Deterministic memory

The kernel has to explicitly handle running out of memory. nrk uses fallible allocations to handle out-of-memory errors gracefully by returning an error to applications. We do this in almost all cases in the kernel (with some exceptions during initializations etc.) but some of the 3rd party dependencies (e.g., to parse ELF binaries) are not completely converted to fallible allocations yet.

Another issue is that handling out-of-memory errors in presence of replicated data-structures becomes a little more challenging: Allocations which happen to store replicated state must be deterministic (e.g. they should either succeed on all replicas or none). Otherwise, the replicas would end up in an inconsistent state if after executing an operation, some replicas had successful and some had unsuccesful allocations. Making sure that all replicas always have equal amounts of memory available is infeasible because every replica replicates at different times and meanwhile allocations can happen on other cores for unrelated reasons. We solve this problem in nrk by requiring that all memory allocations for state within NR or CNR must go through a deterministic allocator.

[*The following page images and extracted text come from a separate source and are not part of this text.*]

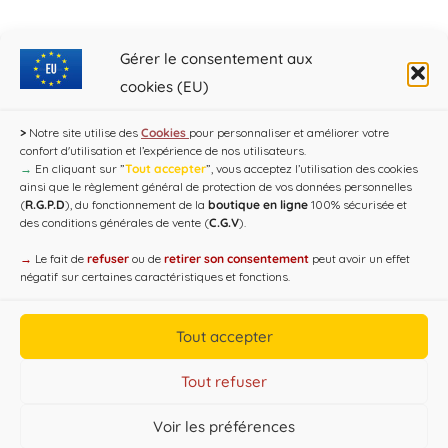
←
1
…
12
13
14
15
16
…
21
Gérer le consentement aux
cookies (EU)
→
>
Notre site utilise des
Cookies
pour personnaliser et améliorer votre
confort d'utilisation et l’expérience de nos utilisateurs.
→
En cliquant sur ”
Tout accepter
”, vous acceptez l’utilisation des cookies
ainsi que le règlement général de protection de vos données personnelles
(
R.G.P.D
), du fonctionnement de la
boutique en ligne
100% sécurisée et
des conditions générales de vente (
C.G.V
).
→
Le fait de
refuser
ou de
retirer son consentement
peut avoir un effet
négatif sur certaines caractéristiques et fonctions.
Copyright CAP'C 2019
Tout accepter
Useful Links
Designed by
WEB3-DESIGN
Tout refuser
Voir les préférences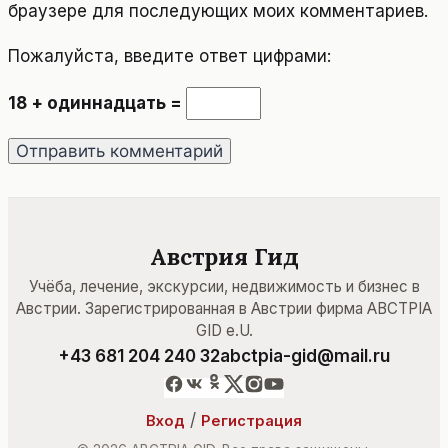
браузере для последующих моих комментариев.
Пожалуйста, введите ответ цифрами:
18 + одиннадцать =
Австрия Гид
Учёба, лечение, экскурсии, недвижимость и бизнес в
Австрии. Зарегистрированная в Австрии фирма ABCTPIA
GID e.U.
+43 681 204 240 32
abctpia-gid@mail.ru
/
Вход
Регистрация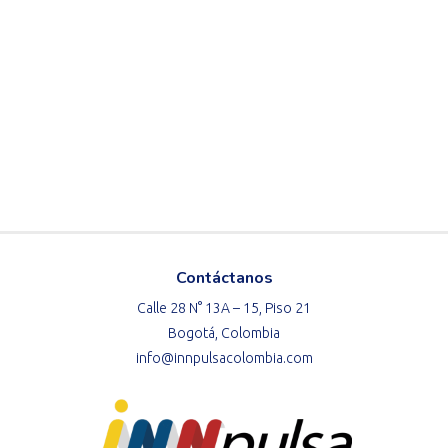
Contáctanos
Calle 28 N° 13A – 15, Piso 21
Bogotá, Colombia
info@innpulsacolombia.com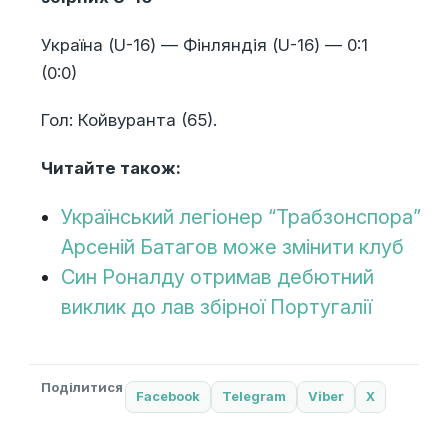
Україна (U-16) — Фінляндія (U-16) — 0:1
(0:0)
Гол: Койвуранта (65).
Читайте також:
Український легіонер “Трабзонспора”
Арсеній Батагов може змінити клуб
Син Роналду отримав дебютний
виклик до лав збірної Португалії
Поділитися
Facebook
Telegram
Viber
X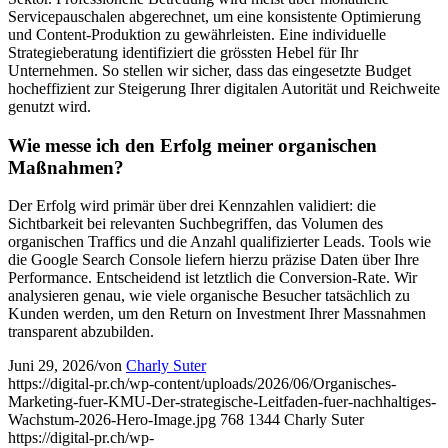
Servicepauschalen abgerechnet, um eine konsistente Optimierung
und Content-Produktion zu gewährleisten. Eine individuelle
Strategieberatung identifiziert die grössten Hebel für Ihr
Unternehmen. So stellen wir sicher, dass das eingesetzte Budget
hocheffizient zur Steigerung Ihrer digitalen Autorität und Reichweite
genutzt wird.
Wie messe ich den Erfolg meiner organischen
Maßnahmen?
Der Erfolg wird primär über drei Kennzahlen validiert: die
Sichtbarkeit bei relevanten Suchbegriffen, das Volumen des
organischen Traffics und die Anzahl qualifizierter Leads. Tools wie
die Google Search Console liefern hierzu präzise Daten über Ihre
Performance. Entscheidend ist letztlich die Conversion-Rate. Wir
analysieren genau, wie viele organische Besucher tatsächlich zu
Kunden werden, um den Return on Investment Ihrer Massnahmen
transparent abzubilden.
Juni 29, 2026
/
von
Charly Suter
https://digital-pr.ch/wp-content/uploads/2026/06/Organisches-
Marketing-fuer-KMU-Der-strategische-Leitfaden-fuer-nachhaltiges-
Wachstum-2026-Hero-Image.jpg
768
1344
Charly Suter
https://digital-pr.ch/wp-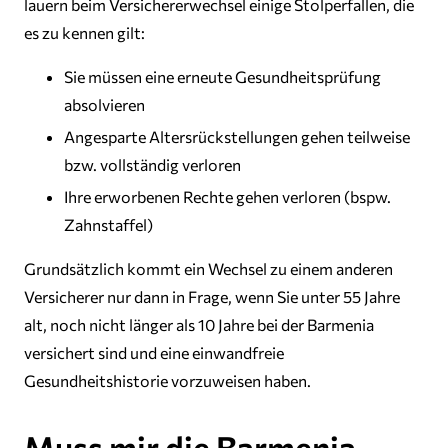
lauern beim Versichererwechsel einige Stolperfallen, die
es zu kennen gilt:
Sie müssen eine erneute Gesundheitsprüfung
absolvieren
Angesparte Altersrückstellungen gehen teilweise
bzw. vollständig verloren
Ihre erworbenen Rechte gehen verloren (bspw.
Zahnstaffel)
Grundsätzlich kommt ein Wechsel zu einem anderen
Versicherer nur dann in Frage, wenn Sie unter 55 Jahre
alt, noch nicht länger als 10 Jahre bei der Barmenia
versichert sind und eine einwandfreie
Gesundheitshistorie vorzuweisen haben.
Muss mir die Barmenia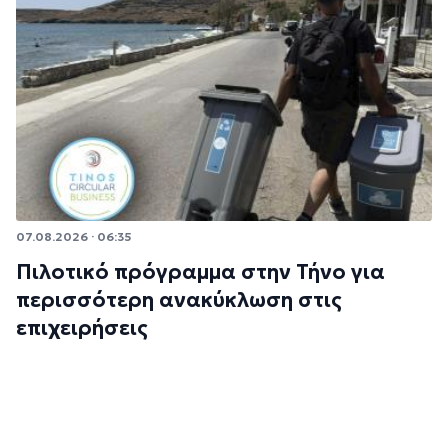
07.08.2026 · 06:35
Πιλοτικό πρόγραμμα στην Τήνο για
περισσότερη ανακύκλωση στις
επιχειρήσεις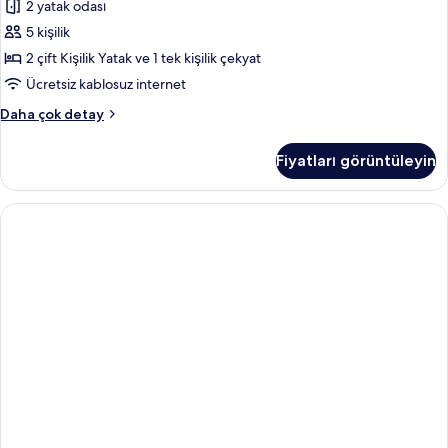
2 yatak odası
5 kişilik
2 çift Kişilik Yatak ve 1 tek kişilik çekyat
Ücretsiz kablosuz internet
Daire
Daha çok detay
hakkında
daha
Fiyatları görüntüleyin
fazla
detay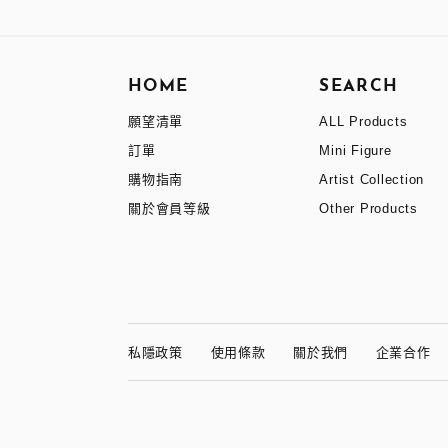
HOME
SEARCH
願望清單
ALL Products
訂單
Mini Figure
購物指南
Artist Collection
關於會員等級
Other Products
私隱政策
使用條款
關於我們
企業合作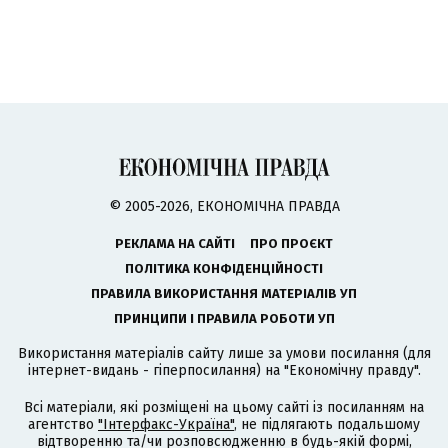
© 2005-2026, ЕКОНОМІЧНА ПРАВДА
РЕКЛАМА НА САЙТІ
ПРО ПРОЄКТ
ПОЛІТИКА КОНФІДЕНЦІЙНОСТІ
ПРАВИЛА ВИКОРИСТАННЯ МАТЕРІАЛІВ УП
ПРИНЦИПИ І ПРАВИЛА РОБОТИ УП
Використання матеріалів сайту лише за умови посилання (для
інтернет-видань - гіперпосилання) на "Економічну правду".
Всі матеріали, які розміщені на цьому сайті із посиланням на
агентство
"Інтерфакс-Україна"
, не підлягають подальшому
відтворенню та/чи розповсюдженню в будь-якій формі,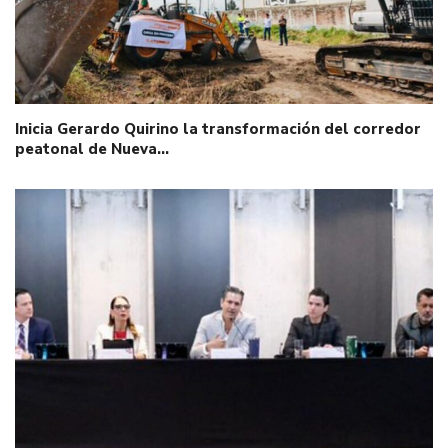
Inicia Gerardo Quirino la transformación del corredor
peatonal de Nueva…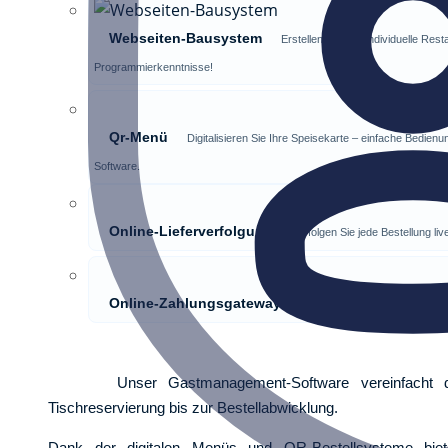
Webseiten-Bausystem
Erstellen Sie Ihre individuelle Re
Programmierkenntnisse!
Qr-Menü
Digitalisieren Sie Ihre Speisekarte – einfache Bedie
Software.
Online-Lieferverfolgung
Verfolgen Sie jede Bestellung li
Online-Zahlungsgateways
Einfach und sicher bezahlen
Unser Gastmanagement-Software vereinfacht den 
Tischreservierung bis zur Bestellabwicklung.
Dank der digitalen Menüs und QR-Bestellsysteme bie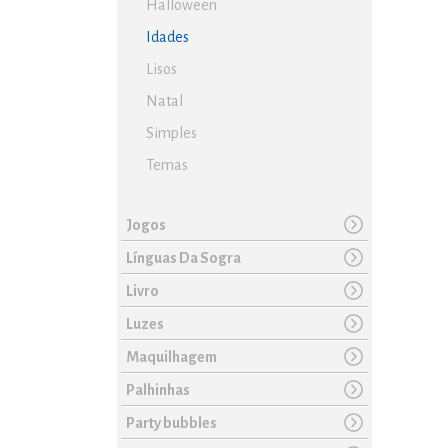
Halloween
Idades
Lisos
Natal
Simples
Temas
Jogos
Línguas Da Sogra
Livro
Luzes
Maquilhagem
Palhinhas
Party bubbles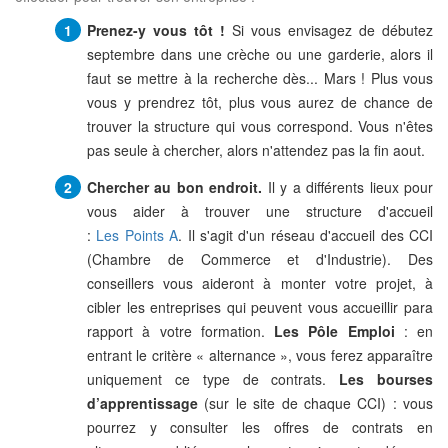
Prenez-y vous tôt !
Si vous envisagez de débutez
septembre dans une crèche ou une garderie, alors il
faut se mettre à la recherche dès... Mars ! Plus vous
vous y prendrez tôt, plus vous aurez de chance de
trouver la structure qui vous correspond. Vous n'êtes
pas seule à chercher, alors n'attendez pas la fin aout.
Chercher au bon endroit.
Il y a différents lieux pour
vous aider à trouver une structure d'accueil
:
Les Points A
. Il s'agit d'un réseau d'accueil des CCI
(Chambre de Commerce et d'Industrie). Des
conseillers vous aideront à monter votre projet, à
cibler les entreprises qui peuvent vous accueillir para
rapport à votre formation.
Les Pôle Emploi
: en
entrant le critère « alternance », vous ferez apparaître
uniquement ce type de contrats.
Les bourses
d’apprentissage
(sur le site de chaque CCI) : vous
pourrez y consulter les offres de contrats en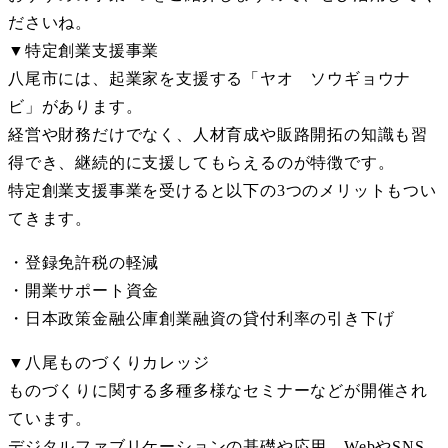
ださいね。
▼特定創業支援事業
八尾市には、起業家を支援する「ヤオ ソウギョウナ
ビ」があります。
経営や財務だけでなく、人材育成や販路開拓の知識も習
得でき、継続的に支援してもらえるのが特徴です。
特定創業支援事業を受けると以下の3つのメリットもつい
てきます。
・登録免許税の軽減
・開業サポート資金
・日本政策金融公庫創業融資の貸付利率の引き下げ
▼八尾ものづくりカレッジ
ものづくりに関する多種多様なセミナーなどが開催され
ています。
デジタルファブリケーションの基礎や応用、WebやSNS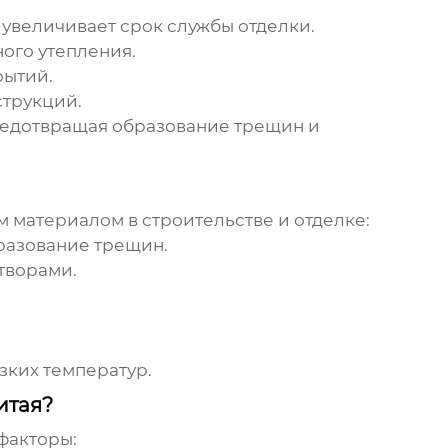
увеличивает срок службы отделки.
ого утепления.
рытий.
струкций.
редотвращая образование трещин и
 материалом в строительстве и отделке:
разование трещин.
творами.
зких температур.
итая?
факторы: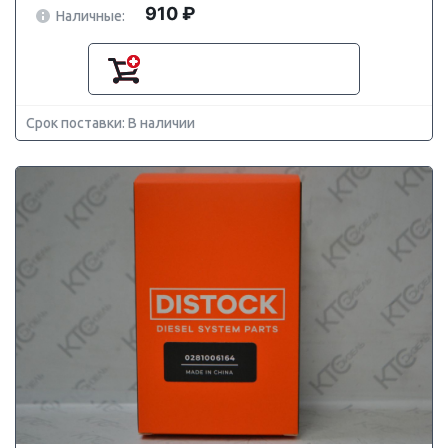
910 ₽
Наличные:
Срок поставки: В наличии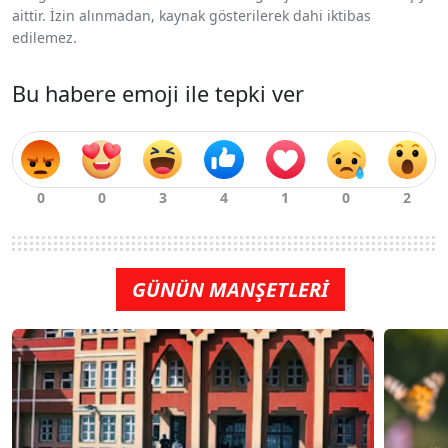
aittir. İzin alınmadan, kaynak gösterilerek dahi iktibas
edilemez.
Bu habere emoji ile tepki ver
GÜNÜN MANŞETLERİ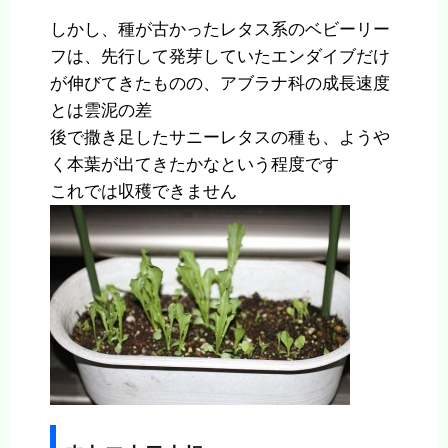
しかし、種が古かったレタス系のベビーリー
フは、先行して発芽していたエンダイブだけ
が伸びてきたものの、アブラナ科の成長速度
とは雲泥の差
後で撒き足したサニーレタスの種も、ようや
く本葉が出てきたかなという程度です
これでは収穫できません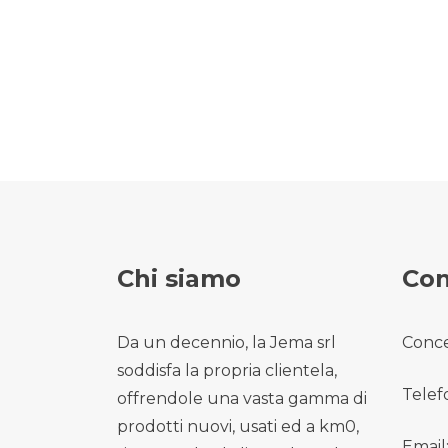
Chi siamo
Con
Da un decennio, la Jema srl
Conce
soddisfa la propria clientela,
Telef
offrendole una vasta gamma di
prodotti nuovi, usati ed a km0,
Email: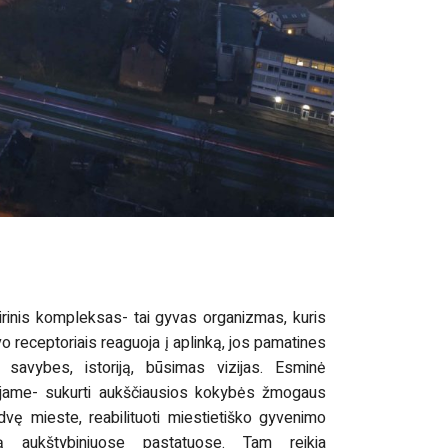
ūrinis kompleksas- tai gyvas organizmas, kuris
vo receptoriais reaguoja į aplinką, jos pamatines
 savybes, istoriją, būsimas vizijas. Esminė
 jame- sukurti aukščiausios kokybės žmogaus
dvę mieste, reabilituoti miestietiško gyvenimo
ą aukštybiniuose pastatuose. Tam reikia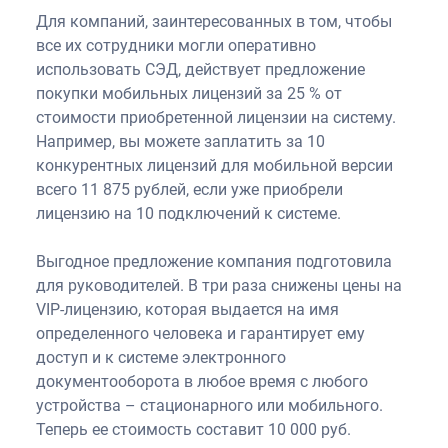
Для компаний, заинтересованных в том, чтобы
все их сотрудники могли оперативно
использовать СЭД, действует предложение
покупки мобильных лицензий за 25 % от
стоимости приобретенной лицензии на систему.
Например, вы можете заплатить за 10
конкурентных лицензий для мобильной версии
всего 11 875 рублей, если уже приобрели
лицензию на 10 подключений к системе.
Выгодное предложение компания подготовила
для руководителей. В три раза снижены цены на
VIP-лицензию, которая выдается на имя
определенного человека и гарантирует ему
доступ и к системе электронного
документооборота в любое время с любого
устройства – стационарного или мобильного.
Теперь ее стоимость составит 10 000 руб.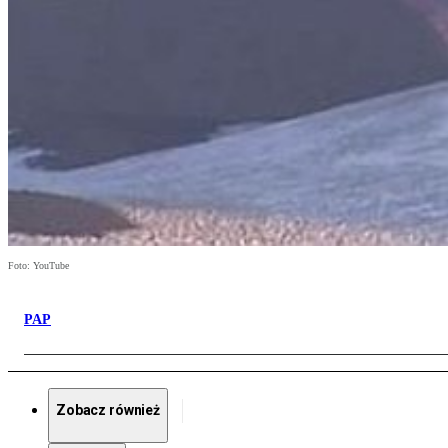
Foto: YouTube
PAP
Zobacz również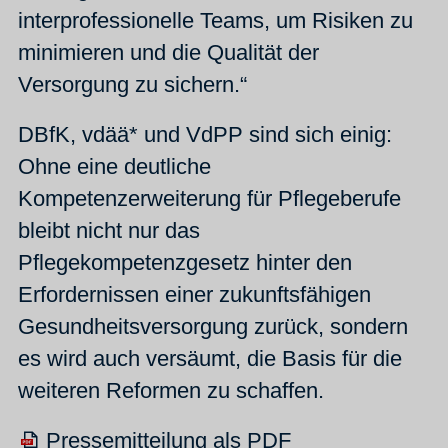
interprofessionelle Teams, um Risiken zu
minimieren und die Qualität der
Versorgung zu sichern.“
DBfK, vdää* und VdPP sind sich einig:
Ohne eine deutliche
Kompetenzerweiterung für Pflegeberufe
bleibt nicht nur das
Pflegekompetenzgesetz hinter den
Erfordernissen einer zukunftsfähigen
Gesundheitsversorgung zurück, sondern
es wird auch versäumt, die Basis für die
weiteren Reformen zu schaffen.
Pressemitteilung als PDF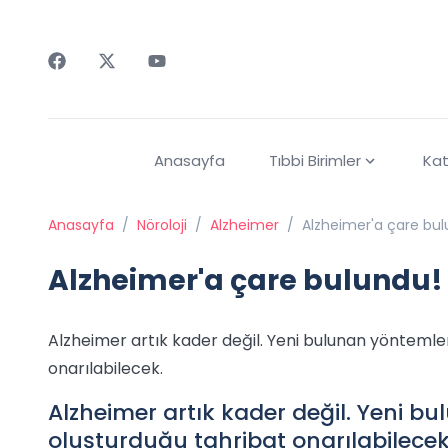
Faceebok
Twitter
Youtube
Anasayfa
Tıbbi Birimler
Kat
Anasayfa
/
Nöroloji
/
Alzheimer
/
Alzheimer'a çare bul
Alzheimer'a çare bulundu!
Alzheimer artık kader değil. Yeni bulunan yöntemle
onarılabilecek.
Alzheimer artık kader değil. Yeni b
oluşturduğu tahribat onarılabilecek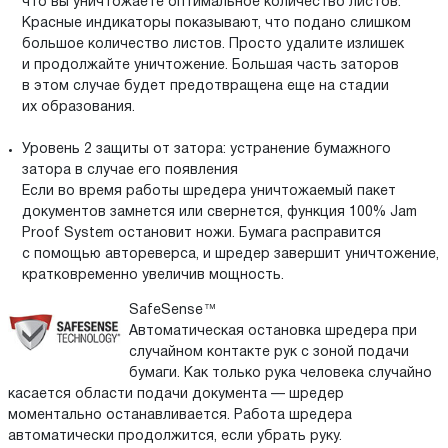
что вы уничтожаете оптимальное количество листов.
Красные индикаторы показывают, что подано слишком
большое количество листов. Просто удалите излишек
и продолжайте уничтожение. Большая часть заторов
в этом случае будет предотвращена еще на стадии
их образования.
Уровень 2 защиты от затора: устранение бумажного
затора в случае его появления
Если во время работы шредера уничтожаемый пакет
документов замнется или свернется, функция 100% Jam
Proof System остановит ножи. Бумага расправится
с помощью автореверса, и шредер завершит уничтожение,
кратковременно увеличив мощность.
SafeSense™
Автоматическая остановка шредера при
случайном контакте рук с зоной подачи
бумаги. Как только рука человека случайно
касается области подачи документа — шредер
моментально останавливается. Работа шредера
автоматически продолжится, если убрать руку.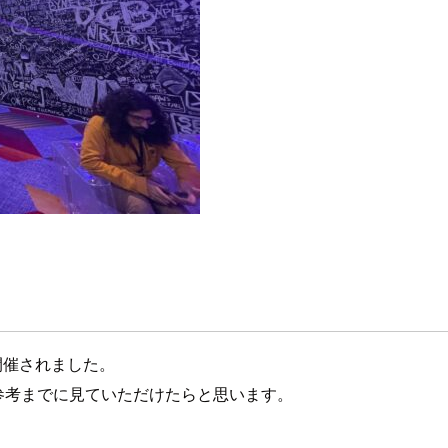
nが開催されました。
参考までに見ていただけたらと思います。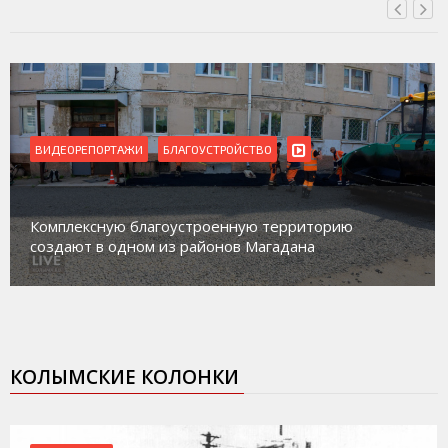
ВИДЕОРЕПОРТАЖИ
Магадан присоединился к пилотному проекту по
работе с несовершеннолетними из групп
социального риска «Переправа»
КОЛЫМСКИЕ КОЛОНКИ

In the deterministic allocator, the first replica that reaches an allocation request allocates memory on behalf of all other replicas too. The deterministic allocator remembers the results temporarily, until they are picked up by the other replicas which are running behind. If an allocation for any of the replica fails, the leading replica will enqueue the error for all replicas, to ensure that all replicas always see the same result. Allocators in nrk are chainable and it is sufficient for the deterministic allocator to be anywhere in the chain so it doesn't necessarily have to be invoked for every fine-grained allocation request. Our implementation leverages custom allocators in Rust, which lets us override which heap allocator is used for individual data-structures.

Schematic overview of the deterministic memory allocator
The deterministic memory allocator generally forwards allocation requests to the underlying memory allocator. However, the first request on any replica will allocate on behalf of all other replicas and store the results temporarily in a set of queues (one per replica). The deterministic allocator ensures that either (a) all replicas will have a successful allocations for a given request or (b) none and they all get "null" as a result back.